Also mein nächstes Bike wird auch wieder ein Bergwerk, da ich aber nicht auf Fully´s stehe wird es wieder ein Mercury Rohloff. 
Das ganze dann mit Excenter-Innenlager


----------



## RK @ BERGWERK (14. Oktober 2007)

Hupert schrieb:


> Entschuldige, daß ich deine Euphorie nicht teile, aber im Falle Bergwerk ist das Glas halbleer... wenn nicht gar restlos bis zum letzten Tropfen ausgeschlürft.

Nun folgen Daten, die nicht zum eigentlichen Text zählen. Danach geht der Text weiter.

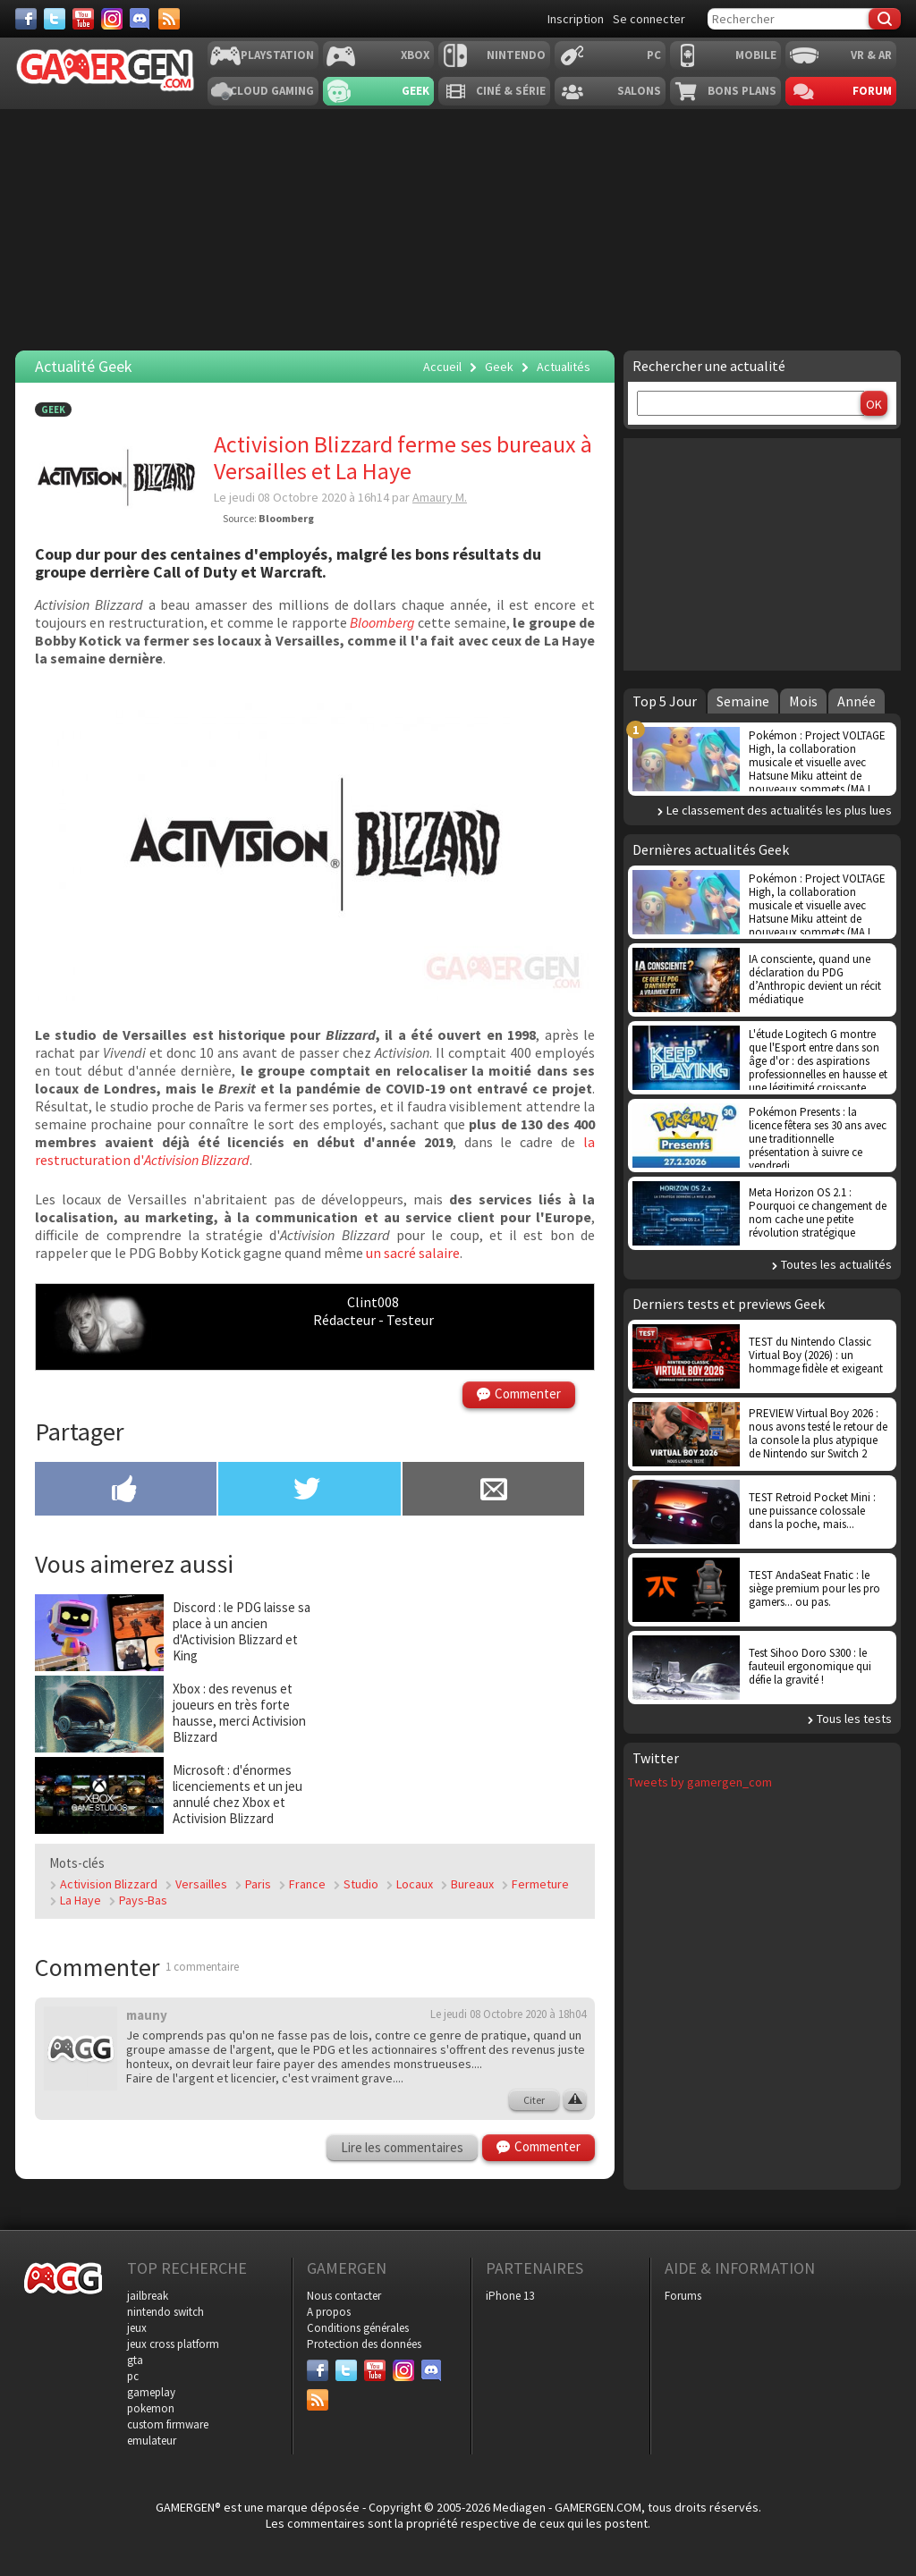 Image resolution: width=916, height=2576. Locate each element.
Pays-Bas (143, 1900)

Woher nimmst Du denn Dein Wissen um hier eine solche schlechte Prognose über ein Unternehmen zu verkünden und langjährige Kunden und Händler die die Absicht haben weiterhin mit Freude BERGWERK zu fahren bzw. BERGWERK zu vertreiben zu verunsichern. Ich hoffe Deine Quellen sind seriös sonst wär ich sehr vorsichtig mit solchen Aussagen.


----------



## MTB-News.de




----------



## weberknecht (16. Oktober 2007)

chris84 schrieb:


> ich bin das Rad heut gefahren... Das Ding is sowas von geil! Das wird zu 100% mein nächstes Bike! und genial aussehen tuts auch. Das Ding macht absolut Spaß!
> 
> und zu den Pedalen: Das Bike ist ein Vorführbike, was stellt ihr euch da pedalmäßig vor?
> 
> ...


....als Pedale empfehle ich die mallet C von crankbrothers, super verarbeitete Carbon Stahl Plattform mit eloxierter Chromoly Spindel !
...noch ein Wort zur Zugverlegung.  Ich kann auf den Fotos keine Zugführung am Rahmen für das remote system zum Dämpfer erkennen. Daran krankt mein Faunus LSD Rahmen schon seit 2002. Wenn die Zugführung fehlt gibt es immer Stress mit den Zügen zum Hinterbau. Für das Remote sind aber ordentliche Zugkräfte erforderlich. Irgendwas muss dann immer mit Kabelbindern fest gemacht werden. Der Bowdenzug des Remote scheuert auch häufig an der Alu-Wippe. Zum Rahmen: Das eingeschweisste Dreieck am Sitzrohr/Steuerrohrübergang finde ich nicht gerade formschön.  Für mich sieht das Cobalt aus, wie ein noch nicht ausgereifter Prototyp. Ich habe mir deshalb nach langer Überlegung ein Golden Willow von Bionicon für den Touren Einsatz zugelegt. Form und Funktion sind sicher immer Geschmackssache. Aber Züge und Bremsleitungen können die werksseitig auf jeden Fall besser verlegen. Da Bergwerk fahren aber nichts mit Vernunft zu tun hat, sollte jeder BW-Infizierte zumindestens eins besitzen. Also viel Spass mit dem "Kobold"


----------



## chris84 (16. Oktober 2007)

Die Mallet C haben meines wissens ne nen verchromten Pedalmechanismus... wird nur eine Frage der Zeit sein, bis der rostet... gibts die Mallet auch in Edelstahl?  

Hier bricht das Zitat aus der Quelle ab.